OUR STORY: Over 20 years ago, dissatisfied by the financial planning landscape of that time, David Carter, founder of Carter Capital Management, left a major Wall Street firm to start this venture with a vision and a conviction that there must be a better way to serve and help clients navigate their way toward retirement and financial independence.
This was a time when the financial services industry was facing significant turmoil and struggling to change from archaic high-fee, biased commissioned-based advice and conflicting investment banking relationships to more transparent and objective relationships with their clients. In many ways, over twenty years later, the struggle continues.
His vision was highly uncertain for the financial planning landscape of that time. Armed only with conviction, he set off to build a firm built of four fundamental changes to the financial planning relationship, all of which conflicted with the customary financial planning relationship of that time.
Over 20 years later, our firm persists providing independent and objective financial advice, fee-only transparency, fiduciary care and a focus on low-cost investing. What was once a question, has now been answered and we look forward to leading the industry in the future with the same conviction we started with.
AN INDEPENDENT FINANCIAL PLANNING FIRM: Your financial advisor should be independent of the custodian. The standard business model of investment custodians, then and today, requires the need for a house-employed advisor to drive and maintain the custodial relationship. Unfortunately, the myriad of investment options available to investors in today's complex investment environment are multifaceted and confusing, are so are the expenses and profitability those investments provide to the custodian. People need to know the financial advice they are receiving is objective and independent.
FEE-ONLY ADVISOR: The client/advisor compensation arrangement should be fee-only. "Fee-only" means that your advisor receives no other compensation other than the fee you pay them. Commission arrangements contribute to a clear and inherent conflict of interest. The fee-based arrangement, not to be confused with "fee-only," create conflicts due to its hybrid of commission and fee arrangement. We believe it's important to remove compensation, monetary or other, that might cloud the client/advisor relationship. When you are sitting across the table from a fee-only advisor, you should be comforted to know your advisor is free of material conflicts of interest.

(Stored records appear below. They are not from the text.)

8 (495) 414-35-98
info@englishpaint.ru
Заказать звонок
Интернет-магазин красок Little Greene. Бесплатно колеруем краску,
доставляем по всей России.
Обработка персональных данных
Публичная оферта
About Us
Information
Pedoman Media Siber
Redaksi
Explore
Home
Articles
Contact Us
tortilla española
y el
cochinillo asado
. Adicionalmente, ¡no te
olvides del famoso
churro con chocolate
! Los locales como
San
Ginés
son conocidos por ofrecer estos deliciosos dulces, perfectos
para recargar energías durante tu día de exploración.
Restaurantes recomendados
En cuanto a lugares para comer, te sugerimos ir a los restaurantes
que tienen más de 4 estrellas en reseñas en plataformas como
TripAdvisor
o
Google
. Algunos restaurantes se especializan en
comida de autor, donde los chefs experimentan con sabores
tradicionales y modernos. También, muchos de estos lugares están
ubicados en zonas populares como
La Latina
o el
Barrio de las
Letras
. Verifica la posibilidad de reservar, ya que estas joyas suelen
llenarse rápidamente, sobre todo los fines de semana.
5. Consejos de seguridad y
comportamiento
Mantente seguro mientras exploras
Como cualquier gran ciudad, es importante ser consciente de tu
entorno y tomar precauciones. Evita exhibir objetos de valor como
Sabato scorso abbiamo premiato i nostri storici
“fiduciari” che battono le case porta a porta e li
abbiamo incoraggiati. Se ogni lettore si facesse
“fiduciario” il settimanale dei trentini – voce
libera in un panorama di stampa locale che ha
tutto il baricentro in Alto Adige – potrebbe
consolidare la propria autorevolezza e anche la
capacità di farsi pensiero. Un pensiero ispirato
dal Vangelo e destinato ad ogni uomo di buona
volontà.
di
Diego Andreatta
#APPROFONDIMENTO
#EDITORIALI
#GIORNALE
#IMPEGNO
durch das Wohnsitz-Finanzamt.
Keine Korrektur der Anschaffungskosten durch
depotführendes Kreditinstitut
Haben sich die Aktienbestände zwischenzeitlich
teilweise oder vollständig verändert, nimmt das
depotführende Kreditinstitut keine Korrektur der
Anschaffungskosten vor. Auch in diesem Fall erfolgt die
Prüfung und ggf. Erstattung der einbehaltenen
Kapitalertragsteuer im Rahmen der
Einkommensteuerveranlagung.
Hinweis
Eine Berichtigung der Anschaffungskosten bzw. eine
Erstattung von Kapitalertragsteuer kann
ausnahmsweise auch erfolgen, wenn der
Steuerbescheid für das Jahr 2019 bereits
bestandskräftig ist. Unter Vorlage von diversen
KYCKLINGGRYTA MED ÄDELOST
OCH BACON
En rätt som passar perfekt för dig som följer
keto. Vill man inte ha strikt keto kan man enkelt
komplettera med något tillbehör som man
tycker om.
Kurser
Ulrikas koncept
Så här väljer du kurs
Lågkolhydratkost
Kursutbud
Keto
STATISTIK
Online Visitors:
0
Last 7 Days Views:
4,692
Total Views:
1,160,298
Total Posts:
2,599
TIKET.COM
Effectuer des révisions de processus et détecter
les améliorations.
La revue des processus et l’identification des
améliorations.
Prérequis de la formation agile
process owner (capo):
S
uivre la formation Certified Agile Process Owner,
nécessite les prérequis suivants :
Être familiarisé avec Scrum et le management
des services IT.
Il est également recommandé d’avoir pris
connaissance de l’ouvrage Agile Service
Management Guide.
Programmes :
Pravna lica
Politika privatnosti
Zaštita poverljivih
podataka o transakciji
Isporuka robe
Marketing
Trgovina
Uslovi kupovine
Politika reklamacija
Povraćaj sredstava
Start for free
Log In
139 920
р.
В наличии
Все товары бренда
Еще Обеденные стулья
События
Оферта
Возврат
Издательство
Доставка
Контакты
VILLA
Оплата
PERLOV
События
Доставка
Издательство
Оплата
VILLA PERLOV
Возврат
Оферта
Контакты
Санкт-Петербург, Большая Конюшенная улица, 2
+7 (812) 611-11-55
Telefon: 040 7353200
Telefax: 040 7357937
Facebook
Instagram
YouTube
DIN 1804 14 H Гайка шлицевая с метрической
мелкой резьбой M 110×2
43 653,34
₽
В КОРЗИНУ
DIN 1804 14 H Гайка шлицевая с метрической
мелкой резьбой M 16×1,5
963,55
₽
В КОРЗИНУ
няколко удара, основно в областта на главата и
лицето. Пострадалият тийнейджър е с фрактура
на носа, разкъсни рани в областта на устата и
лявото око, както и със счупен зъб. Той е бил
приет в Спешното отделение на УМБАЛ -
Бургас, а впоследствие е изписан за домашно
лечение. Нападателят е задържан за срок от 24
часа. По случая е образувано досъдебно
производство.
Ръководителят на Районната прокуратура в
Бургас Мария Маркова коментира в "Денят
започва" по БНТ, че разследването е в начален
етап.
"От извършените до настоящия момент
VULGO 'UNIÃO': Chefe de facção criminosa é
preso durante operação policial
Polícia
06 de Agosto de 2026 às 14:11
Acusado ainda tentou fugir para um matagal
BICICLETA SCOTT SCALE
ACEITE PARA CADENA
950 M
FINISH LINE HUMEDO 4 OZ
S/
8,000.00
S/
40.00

FIDUCIARY CARE: Your advisor should provide you advice with a fiduciary standard of care. A fiduciary advisor gives advice with the client's best interest in mind. It is the highest level of care between the client and the advisor, compared to the suitability standard of your typical brokerage firm.
INDEX FUND-FOCUSED INVESTMENT MANAGEMENT: Investment expense is one of the most important drivers of investment performance. Using low-fee index funds to get exposure to investments has proven to be one of the most valuable and efficient ways to invest in the financial markets. The usage of index funds has exploded since it became integral to our investment philosophy over 20 years ago. It felt pioneering at the time when we chose to focus our investment philosophy behind the usage of index funds at a time when there were deep questions about incorporating their usage in the business models of financial planning firms back then. It turns out, incorporating index funds has become an integral part of thousands of financial planner's investment philosophies across the country today. We'd like to believe we were one of the first.